Pokémon Go Elternwissen

20. Juli 2016
Pokemon Go Elternwissen. Titelbild

Wozu gebe ich euch heute Tipps zu Pokémon Go Elternwissen? Als das neue Pokémon Go in die deutschen App-Stores kam, weilte ich auf Borkum, wie ihr wisst. Mein Sohn war mit meinem Mann auf Papa-Sohn-Tour. Meine Alarmglocken schrillten, als ich von dem neuen Handyspiel hörte, bei dem plötzlich ganz Deutschland draußen mit dem Handy herumrennt: Pokémon Go! Da muss man schließlich auch seinen Standort freigeben – und das gefällt mir grundsätzlich nicht. Also warnte ich meinen Mann vor, er solle mit unserem Sohn noch einmal über Sicherheiten bei der Handynutzung sprechen.

Ich las in den Medien alles über Pokémon Go, was mir in die Finger kam. Um genau zu wissen, was so faszinierend an dem Spiel ist, melde ich mich schließlich selbst an. Denn wir wissen: Verbote bringen uns in der Erziehung nicht weiter. Wir müssen verstehen, was die Kids wollen und was ihr Leben ausmacht. Ihre Welt ist nunmal digital. Also fummele ich mich in das Thema hinein und schaffe eine gemeinsame Ebene mit meinen Kindern. Stolz macht es die Kinder zudem noch, wenn sie uns helfen dürfen, die Dinge zu kapieren.

 

Pokémon Go Elternwissen

Um zu erfahren, wie dieses Spiel überhaupt funktioniert, lade ich also Pokémon Go aus dem App-Store auf mein Handy. Ich stelle dabei erst erst einmal fest, dass es zwischenzeitlich schon allerhand zusätzliche Apps gibt: Apps, um Ziele zu finden, Navigation und Spiel-Erleichterungen. 

 

Pokemon Go Elternwissen. Titelbild 

Welche Daten gebe ich preis?

Ich muss vor dem Laden der App folgendes eingeben: Mein Geburtsdatum, bei dem ich möglicherweise mogeln könnte. Musik begleitet meine Eingaben.

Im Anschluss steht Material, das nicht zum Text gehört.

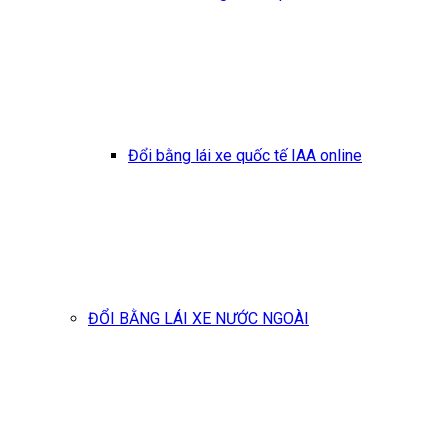
Đổi bằng lái xe quốc tế IAA online
ĐỔI BẰNG LÁI XE NƯỚC NGOÀI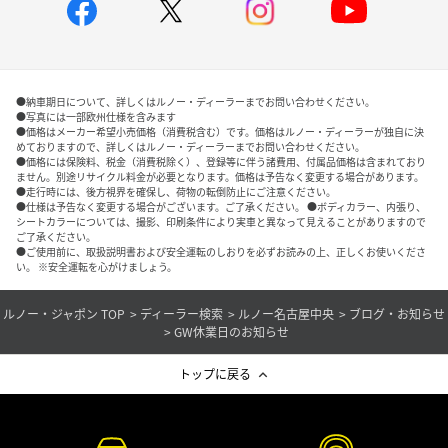
●納車期日について、詳しくはルノー・ディーラーまでお問い合わせください。
●写真には一部欧州仕様を含みます
●価格はメーカー希望小売価格（消費税含む）です。価格はルノー・ディーラーが独自に決
めておりますので、詳しくはルノー・ディーラーまでお問い合わせください。
●価格には保険料、税金（消費税除く）、登録等に伴う諸費用、付属品価格は含まれており
ません。別途リサイクル料金が必要となります。価格は予告なく変更する場合があります。
●走行時には、後方視界を確保し、荷物の転倒防止にご注意ください。
●仕様は予告なく変更する場合がございます。ご了承ください。 ●ボディカラー、内張り、
シートカラーについては、撮影、印刷条件により実車と異なって見えることがありますので
ご了承ください。
●ご使用前に、取扱説明書および安全運転のしおりを必ずお読みの上、正しくお使いくださ
い。 ※安全運転を心がけましょう。
ルノー・ジャポン TOP
ディーラー検索
ルノー名古屋中央
ブログ・お知らせ
GW休業日のお知らせ
トップに戻る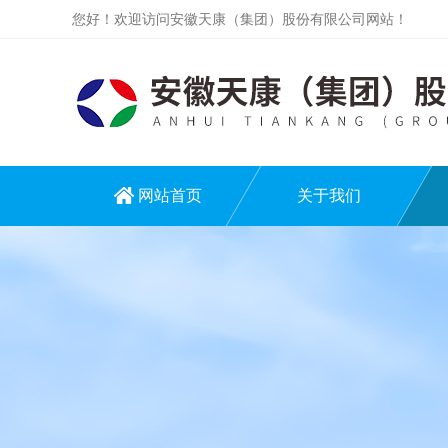
您好！欢迎访问安徽天康（集团）股份有限公司网站！
网站首页
关于我们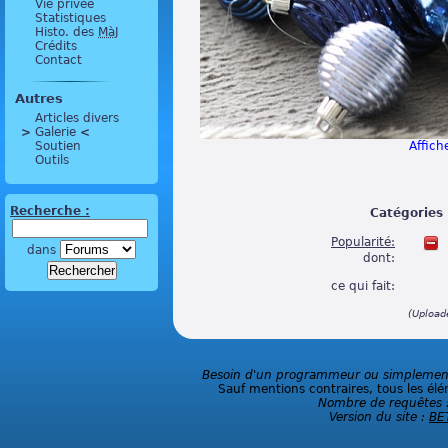
Vie privée
Statistiques
Histo. des
MàJ
Crédits
Contact
Autres
Articles divers
>
 Galerie 
<
Soutien
Affiche
Outils
Recherche :
Catégories 
Popularité:
dans
dont:
ce qui fait:
(Upload
Besoin d'un programmeur ou simplement 
Sauf mentions contraires, tous les élé
Nombre de requêtes 
Version du site :
BE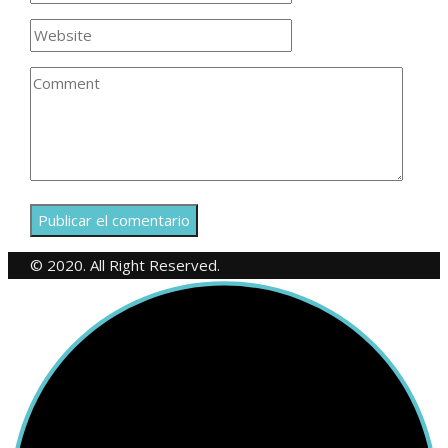
© 2020. All Right Reserved.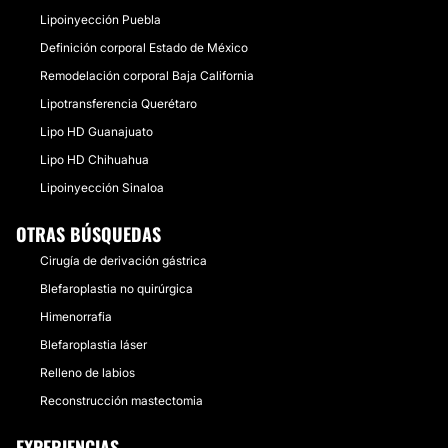
Lipoinyección Puebla
Definición corporal Estado de México
Remodelación corporal Baja California
Lipotransferencia Querétaro
Lipo HD Guanajuato
Lipo HD Chihuahua
Lipoinyección Sinaloa
OTRAS BÚSQUEDAS
Cirugía de derivación gástrica
Blefaroplastia no quirúrgica
Himenorrafia
Blefaroplastia láser
Relleno de labios
Reconstrucción mastectomia
EXPERIENCIAS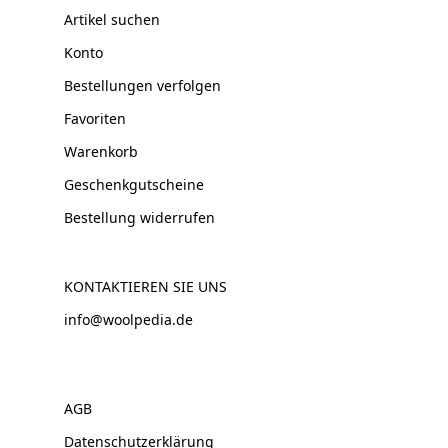
Artikel suchen
Konto
Bestellungen verfolgen
Favoriten
Warenkorb
Geschenkgutscheine
Bestellung widerrufen
KONTAKTIEREN SIE UNS
info@woolpedia.de
AGB
Datenschutzerklärung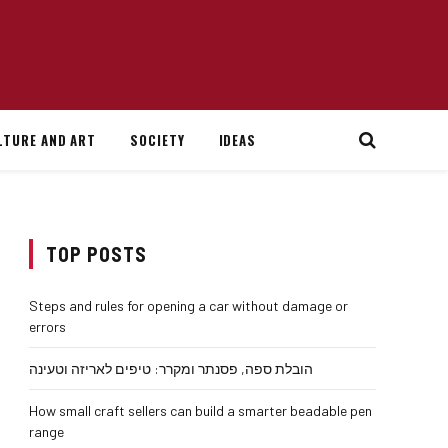
LTURE AND ART
SOCIETY
IDEAS
TOP POSTS
Steps and rules for opening a car without damage or
errors
הובלת ספה, פסנתר ומקרר: טיפים לאריזה וטעינה
How small craft sellers can build a smarter beadable pen
range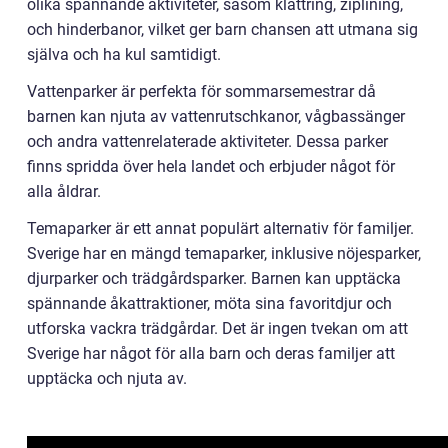
olika spännande aktiviteter, såsom klättring, ziplining,
och hinderbanor, vilket ger barn chansen att utmana sig
själva och ha kul samtidigt.
Vattenparker är perfekta för sommarsemestrar då
barnen kan njuta av vattenrutschkanor, vågbassänger
och andra vattenrelaterade aktiviteter. Dessa parker
finns spridda över hela landet och erbjuder något för
alla åldrar.
Temaparker är ett annat populärt alternativ för familjer.
Sverige har en mängd temaparker, inklusive nöjesparker,
djurparker och trädgårdsparker. Barnen kan upptäcka
spännande åkattraktioner, möta sina favoritdjur och
utforska vackra trädgårdar. Det är ingen tvekan om att
Sverige har något för alla barn och deras familjer att
upptäcka och njuta av.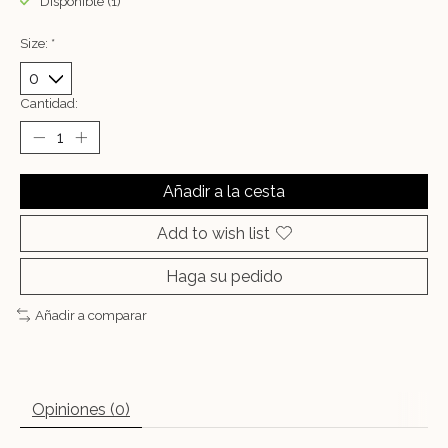
Disponible (1)
Size:
*
Cantidad:
Añadir a la cesta
Add to wish list
Haga su pedido
Añadir a comparar
Opiniones (0)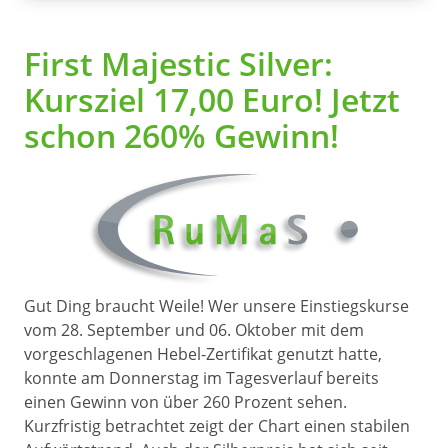
First Majestic Silver:
Kursziel 17,00 Euro! Jetzt
schon 260% Gewinn!
Gut Ding braucht Weile! Wer unsere Einstiegskurse
vom 28. September und 06. Oktober mit dem
vorgeschlagenen Hebel-Zertifikat genutzt hatte,
konnte am Donnerstag im Tagesverlauf bereits
einen Gewinn von über 260 Prozent sehen.
Kurzfristig betrachtet zeigt der Chart einen stabilen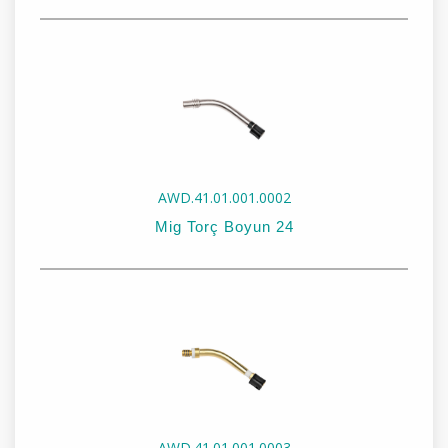
Stok Kodu:
AWD.41.01.001.0001
Stok Adı:
Mig Torç Boyun 15
AWD.41.01.001.0002
Mig Torç Boyun 24
Stok Kodu:
AWD.41.01.001.0002
Stok Adı:
Mig Torç Boyun 24
AWD.41.01.001.0003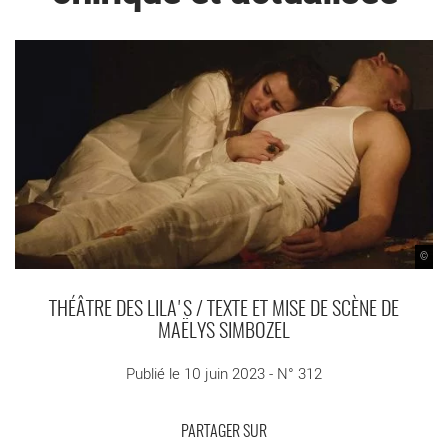
©
THÉÂTRE DES LILA'S / TEXTE ET MISE DE SCÈNE DE
MAËLYS SIMBOZEL
Publié le 10 juin 2023 - N° 312
PARTAGER SUR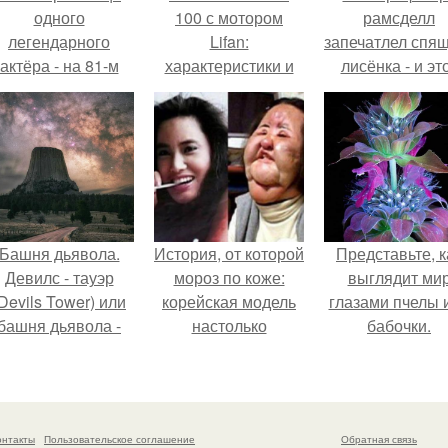
одного
100 с мотором
рамсделл
легендарного
Lifan:
запечатлел спя
актёра - на 81-м
характеристики и
лисёнка - и эт
оду жизни не стало
преимущества
кадр способе
инсента пасторе.
растопить да
самое сурово
сердце.
Башня дьявола.
История, от которой
Представьте, к
Девилс - тауэр
мороз по коже:
выглядит ми
Devils Tower) или
корейская модель
глазами пчелы 
башня дьявола -
настолько
бабочки.
монолит
увлеклась
вулканического
пластикой, что
происхождения
вколола себе в
ысотой 1558 м над
лицо кулинарное
онтакты
Пользовательское соглашение
Обратная связь
уровнем моря.
масло.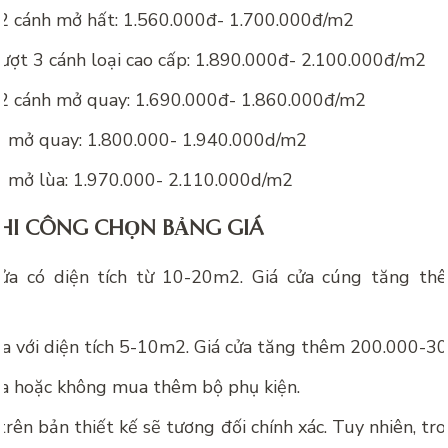
 2 cánh mở hất: 1.560.000đ- 1.700.000đ/m2
ượt 3 cánh loại cao cấp: 1.890.000đ- 2.100.000đ/m2
 2 cánh mở quay: 1.690.000đ- 1.860.000đ/m2
h mở quay: 1.800.000- 1.940.000d/m2
h mở lùa: 1.970.000- 2.110.000d/m2
THI CÔNG CHỌN BẢNG GIÁ
ửa có diện tích từ 10-20m2. Giá cửa cúng tăng th
ửa với diện tích 5-10m2. Giá cửa tăng thêm 200.000-3
a hoặc không mua thêm bộ phụ kiện.
trên bản thiết kế sẽ tương đối chính xác. Tuy nhiên, tro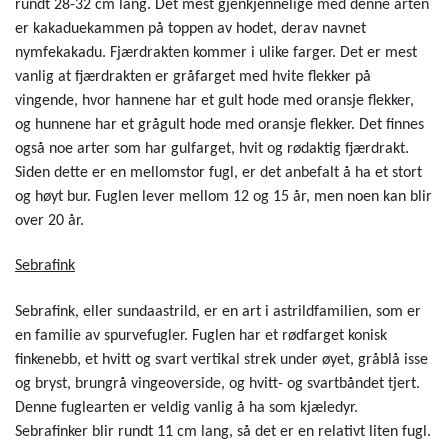
rundt 28-32 cm lang. Det mest gjenkjennelige med denne arten
er kakaduekammen på toppen av hodet, derav navnet
nymfekakadu. Fjærdrakten kommer i ulike farger. Det er mest
vanlig at fjærdrakten er gråfarget med hvite flekker på
vingende, hvor hannene har et gult hode med oransje flekker,
og hunnene har et grågult hode med oransje flekker. Det finnes
også noe arter som har gulfarget, hvit og rødaktig fjærdrakt.
Siden dette er en mellomstor fugl, er det anbefalt å ha et stort
og høyt bur. Fuglen lever mellom 12 og 15 år, men noen kan blir
over 20 år.
Sebrafink
Sebrafink, eller sundaastrild, er en art i astrildfamilien, som er
en familie av spurvefugler. Fuglen har et rødfarget konisk
finkenebb, et hvitt og svart vertikal strek under øyet, gråblå isse
og bryst, brungrå vingeoverside, og hvitt- og svartbåndet tjert.
Denne fuglearten er veldig vanlig å ha som kjæledyr.
Sebrafinker blir rundt 11 cm lang, så det er en relativt liten fugl.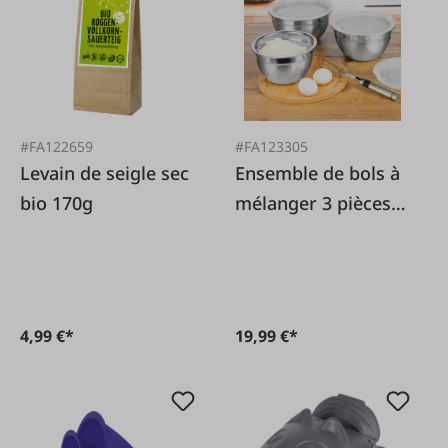
#FA122659
#FA123305
Levain de seigle sec
Ensemble de bols à
bio 170g
mélanger 3 pièces.
en acier inoxydable
4,99 €*
19,99 €*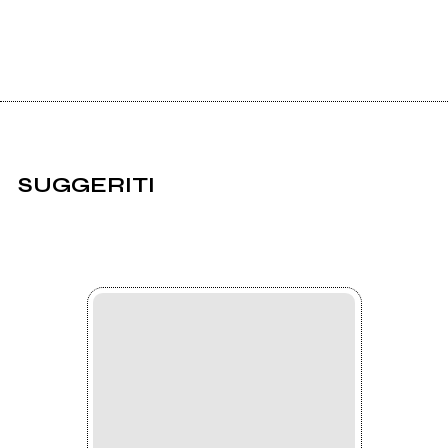
SUGGERITI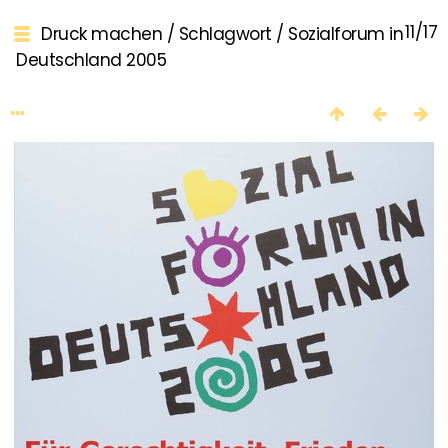
11/17
Druck machen
/
Schlagwort
/
Sozialforum in
Deutschland 2005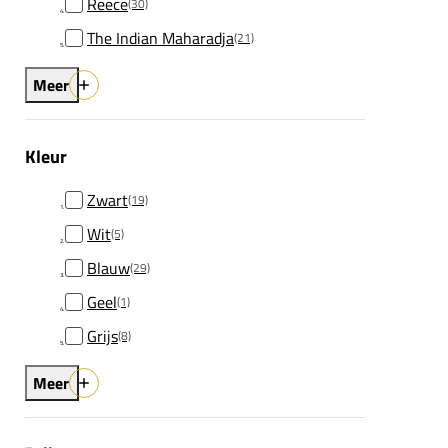
Reece
(30)
The Indian Maharadja
(21)
Meer
Kleur
Zwart
(19)
Wit
(5)
Blauw
(29)
Geel
(1)
Grijs
(8)
Meer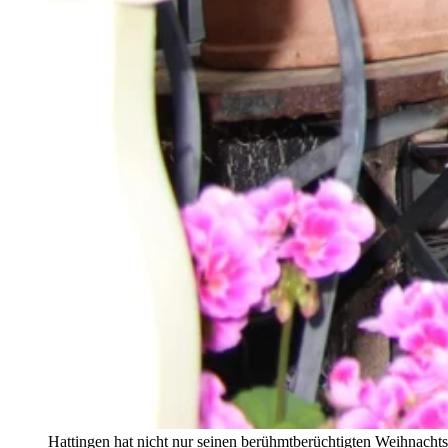
Hattingen hat nicht nur seinen berühmtberüchtigten Weihnachtsm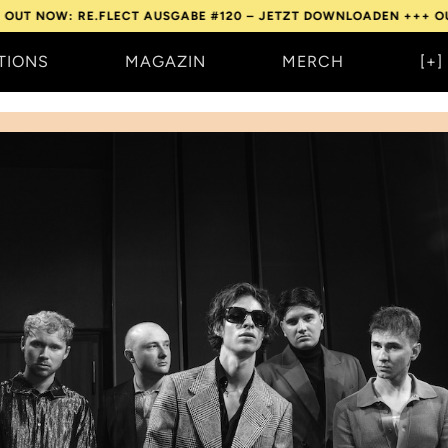
 RE.FLECT AUSGABE #120 – JETZT DOWNLOADEN +++
OUT NOW: R
TIONS
MAGAZIN
MERCH
[+]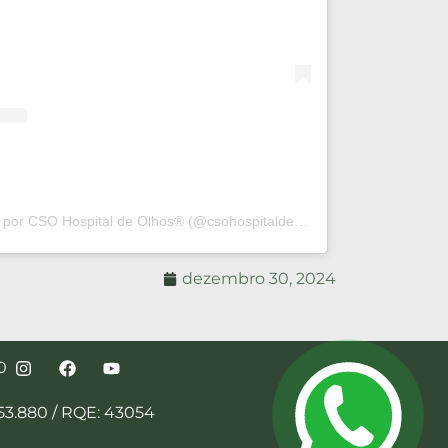
Uma publicação compartilhada por CSO Hospital de Olhos®️ (@csohospitaldeolhos)
dezembro 30, 2024
0
3.880 / RQE: 43054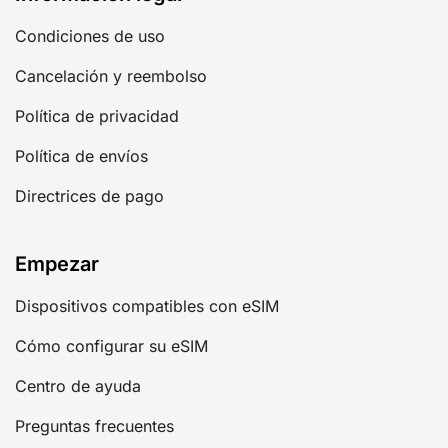
Condiciones de uso
Cancelación y reembolso
Política de privacidad
Política de envíos
Directrices de pago
Empezar
Dispositivos compatibles con eSIM
Cómo configurar su eSIM
Centro de ayuda
Preguntas frecuentes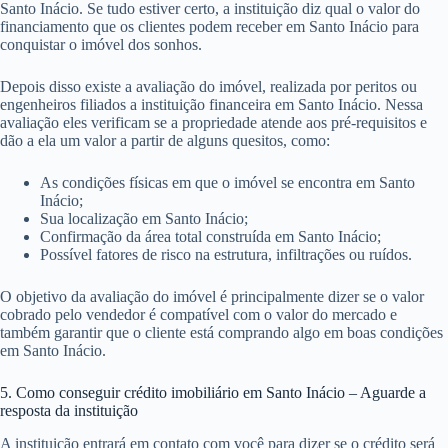
Santo Inácio. Se tudo estiver certo, a instituição diz qual o valor do
financiamento que os clientes podem receber em Santo Inácio para
conquistar o imóvel dos sonhos.
Depois disso existe a avaliação do imóvel, realizada por peritos ou
engenheiros filiados a instituição financeira em Santo Inácio. Nessa
avaliação eles verificam se a propriedade atende aos pré-requisitos e
dão a ela um valor a partir de alguns quesitos, como:
As condições físicas em que o imóvel se encontra em Santo
Inácio;
Sua localização em Santo Inácio;
Confirmação da área total construída em Santo Inácio;
Possível fatores de risco na estrutura, infiltrações ou ruídos.
O objetivo da avaliação do imóvel é principalmente dizer se o valor
cobrado pelo vendedor é compatível com o valor do mercado e
também garantir que o cliente está comprando algo em boas condições
em Santo Inácio.
5. Como conseguir crédito imobiliário em Santo Inácio – Aguarde a
resposta da instituição
A instituição entrará em contato com você para dizer se o crédito será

Doch dann ist eine Anmeldung über mein Google-Konto notwendig. Das dauert ein wenig und als mir die Musik gerade auf die Nerven gehen will, erscheint plötzlich das Pokémon Go Logo in meinen Apps. Beim Öffnen der App muss ich alles noch einmal eingeben und wieder ertönt dieses nervige Gedudel. Ich werde darauf hingewiesen, dass Kinder unter 13 Jahren nur mit Genehmigung der Eltern Pokémon Go spielen dürfen. Aha! Sicherlich können schlaue Kinder das umgehen.

Grundsätzlich ist zu beachten, dass wir bei der Nutzung vieler Apps alle Daten unseres Handys freigeben, so auch die Fotos und Notizen, von Kontaktdaten ganz zu schweigen. So ist es auch bei diesem Spiel. Allerdings: Wer sein Google-Konto über das Handy bedient… Ich tue es auch, daher ist die Vollendung des Satzes unnötig. Wir alle wissen, wie lesbar wir inzwischen sind. 

 

Wie funktioniert Pokémon Go? 

Nun aber darf ich den Look meines Avatars selbst gestalten. Reiner Zufall, dass meine Kleidung schwarz-gelb ausfällt ;-). So groß ist die Auswahl im Standard-Modus nicht. Nun werde ich aufgefordert, probeweise den ersten Pokémon zu fangen. „Äh… Wie denn?“ Tippend und wischend stelle ich fest, was geht und was eben nicht klappt. Mein Sohn hilft lachend und zeigt mir, wie ich mich umdrehen, gehen und mit kurzem Antippen des Pokémons denselben einfangen kann. Ich muss die Kamera freigeben, damit ich meinen Garten als Hintergrund sehe und das Pokémon finde. Das Spiel stürzt ab und ich muss kurz neu starten. Dann verlangt das Spiel einen Nutzernamen, der so fantasievoll sein soll, dass mich niemand erkennt. Spätestens jetzt muss ich meinen Ortungsdienst einschalten, um spielen zu können. Soweit die Freigabe meiner Daten. Tat bisher gar nicht weh, denn all das und noch mehr gebe ich auch für andere Portal-Nutzungen frei. Allerdings kann mich nun jeder nicht nur leibhaftig, sondern auch digital sehen, während ich spielend durch unseren Wald schreite. 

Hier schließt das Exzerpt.